Un brillant artiste est né, des tournées en Europe et en Amérique commencent. «Nous n’avions pas besoin de visas pour passer d’une frontière à l’autre. À la douane, je montrais les photos de mes spectacles et les articles de presse qui parlaient de moi, et on me tamponnait mon passeport». Mohamed a dix-neuf ans lorsqu’il pose ses bagages à Las Vegas : il vient d’y rencontrer une belle Américaine qu’il épouse quelques mois plus tard. «J’y ai passé deux ans, à travailler au MGM Grand Hotel, qui était fréquenté dans les années soixante, soixante-dix, par les sommités du cinéma et de la musique. Omar Sharif, Franck Sinatra, Dean Martin, je les ai tous rencontrés là-bas». Sur une photo, on voit l’acrobate dans le bar de l’hôtel, bras dessus bras dessous avec Samy Davis Jr. Hélas, pas de photo avec Charlie Chaplin mais, en revanche, un très beau souvenir : «Il était vieux et en fauteuil roulant quand il est venu nous visiter au cirque Knie, car il vient lui aussi d’une famille de circassiens. J’étais tout petit à l’époque et ne savais pas manier la fourchette. Quand il m’a vu gêné et honteux au déjeuner, il a appelé mon prof et lui a demandé de me dire de prendre la viande comme ça et de la manger avec mes doigts», sourit Mohamed Hammich. «Depuis, je sais manger avec la fourchette, le couteau, la cuillère, les baguettes».

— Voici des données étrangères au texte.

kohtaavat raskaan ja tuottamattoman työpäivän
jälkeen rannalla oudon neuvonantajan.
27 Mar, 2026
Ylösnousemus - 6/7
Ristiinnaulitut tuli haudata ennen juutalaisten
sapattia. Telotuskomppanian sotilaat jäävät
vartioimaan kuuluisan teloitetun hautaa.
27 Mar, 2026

Après trente-cinq ans de carrière et de cheminements, l’acrobate savoure sa retraite à Tanger. Une retraite bondissante et engagée. Végéter ? Que nenni ! Il faut se hâter de transmettre l’art aux petits-enfants, filles et garçons confondus («Les filles s’appliquent mieux»). Pourquoi pas à leurs petits copains de l’école et de la vieille médina ? «Tous les jours, il leur enseigne l’acrobatie pendant trois heures. Il refuse de se faire payer par les familles des enfants. Il donne même parfois de l’argent aux plus démunis», souffle Sanae El Kamouni, militante culturelle et fondatrice de l’association Scènes du Maroc.

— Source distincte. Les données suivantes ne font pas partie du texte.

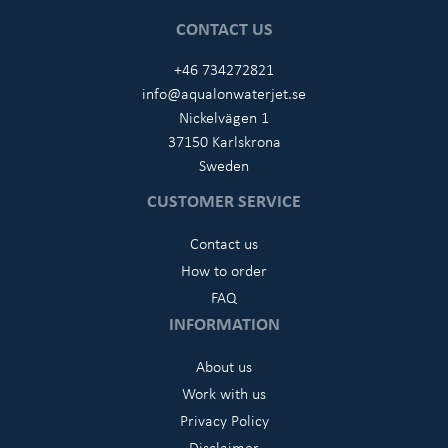
CONTACT US
+46 734272821
info@aqualonwaterjet.se
Nickelvägen 1
37150 Karlskrona
Sweden
CUSTOMER SERVICE
Contact us
How to order
FAQ
INFORMATION
About us
Work with us
Privacy Policy
Disclaimer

«Il faut aider notre pays à lutter contre la misère de l’ignorance, tambourine Mohamed Hammich. Il y a beaucoup trop d’analphabètes et d’illettrés au Maroc. Beaucoup de gâchis, beaucoup de jeunes aux talents perdus. Nous devons les aider à ouvrir les yeux». Qui, nous ? «Les citoyens, les associations. N’attendons pas l’État ou la ville. À Tanger, la municipalité n’existe pas. Elle ne fait rien pour la culture, rien pour le quartier. Cette forteresse portugaise que j’ai nettoyée et où j’apprends l’acrobatie aux enfants, je l’appelle Tel-Habib. Avant, elle n’avait pas de Habib, d’adorateur pour prendre soin d’elle. Mais aujourd’hui, Habib est là», affirme le Père Hammich en se frappant la poitrine.